#### EXTRACTED INFORMATION
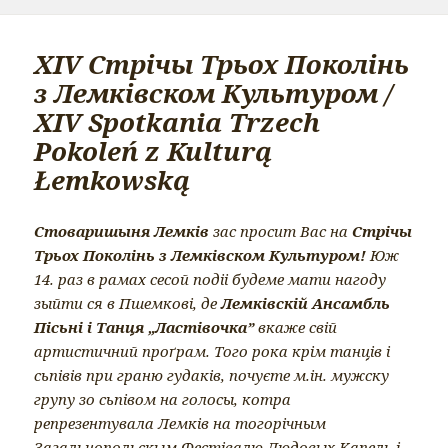
XIV Стрічы Трьох Поколінь
з Лемківском Культуром /
XIV Spotkania Trzech
Pokoleń z Kulturą
Łemkowską
Стоваришыня Лемків
зас просит Вас на
Стрічы
Трьох Поколінь з Лемківском Культуром!
Юж
14. раз в рамах сесой подіі будеме мати нагоду
зыйти ся в Пшемкові, де
Лемківскій Ансамбль
Пісьні і Танця „Ластівочка”
вкаже свій
артистичний проґрам. Того рока крім танців і
сьпівів при граню гудаків, почуєте м.ін. мужску
групу зо сьпівом на голосы, котра
репрезентувала Лемків на тогорічным
Загальнопольскым Фестівалю Людовых Капель і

#### GOAL OF THE EXERCISE
Having found the line that contains "репрезентувала Лемків на тогорічным", set down that line and all the rest through the end of the records, exactly.

#### RESPONSE TO THE TASK
репрезентувала Лемків на тогорічным
Загальнопольскым Фестівалю Людовых Капель і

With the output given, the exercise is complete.